Navarro Ros Fernando M, Maya Viejo José David
Centro de Salud Malilla, Carrer de Malilla 52D, Quatre Carreres, 46026 Valencia, Spain.
Centro de Salud de Camas, Santa Maria de Gracia 54, 41900 Camas, Spain.
J Clin Med. 2024 Sep 21;13(18):5609. doi: 10.3390/jcm13185609.

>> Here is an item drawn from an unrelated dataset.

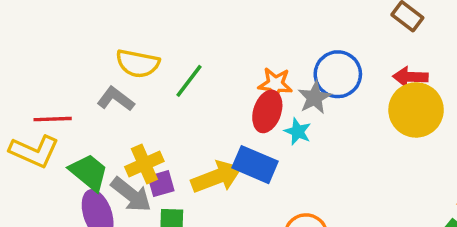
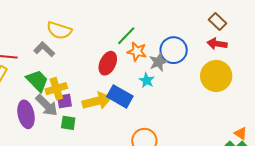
red arrow: (410, 77) -> (217, 44), moved
green line: (189, 81) -> (126, 36), moved
red ellipse: (267, 111) -> (108, 63), moved
green trapezoid: (89, 172) -> (37, 81), moved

Managing chronic respiratory diseases such as asthma and chronic obstructive pulmonary disease (COPD) within the Spanish (SNS) presents significant challenges, particularly due to their high prevalence and poor disease control rates-approximately 45.1% for asthma and 63.2% for COPD. This study aims to develop a novel predictive model using electronic health records (EHRs) to estimate the likelihood of poor disease control in these patients, thereby enabling more efficient management in primary care settings. The Seleida project employed a bioinformatics approach to identify significant clinical variables from EHR data in primary care centers in Seville and Valencia. Statistically significant variables were incorporated into a logistic regression model to predict poor disease control in patients with asthma and COPD patients. Key variables included the number of short-acting β-agonist (SABA) and short-acting muscarinic antagonist (SAMA) canisters, prednisone courses, and antibiotic courses over the past year. The developed model demonstrated high accuracy, sensitivity, and specificity in predicting poorly controlled disease in both asthma and COPD patients. These findings suggest that the model could serve as a valuable tool for the early identification of at-risk patients, allowing healthcare providers to prioritize and optimize resource allocation in primary care settings. Integrating this predictive model into primary care practice could enhance the proactive management of asthma and COPD, potentially improving patient outcomes and reducing the burden on healthcare systems. Further validation in diverse clinical settings is warranted to confirm the model's efficacy and generalizability.
在西班牙国家卫生系统(SNS)中管理哮喘和慢性阻塞性肺疾病(COPD)等慢性呼吸道疾病面临重大挑战,特别是由于其高患病率和疾病控制率低——哮喘约为45.1%,COPD约为63.2%。本研究旨在开发一种使用电子健康记录(EHR)的新型预测模型,以估计这些患者疾病控制不佳的可能性,从而在初级保健环境中实现更有效的管理。Seleida项目采用生物信息学方法,从塞维利亚和巴伦西亚初级保健中心的EHR数据中识别重要的临床变量。具有统计学意义的变量被纳入逻辑回归模型,以预测哮喘患者和COPD患者的疾病控制不佳情况。关键变量包括过去一年中短效β-激动剂(SABA)和短效毒蕈碱拮抗剂(SAMA)吸入器的使用数量、泼尼松疗程和抗生素疗程。所开发的模型在预测哮喘和COPD患者疾病控制不佳方面显示出高准确性、敏感性和特异性。这些发现表明,该模型可作为早期识别高危患者的有价值工具,使医疗保健提供者能够在初级保健环境中优先安排并优化资源分配。将这种预测模型整合到初级保健实践中可以加强对哮喘和COPD的主动管理,有可能改善患者预后并减轻医疗系统的负担。有必要在不同临床环境中进行进一步验证,以确认该模型的有效性和通用性。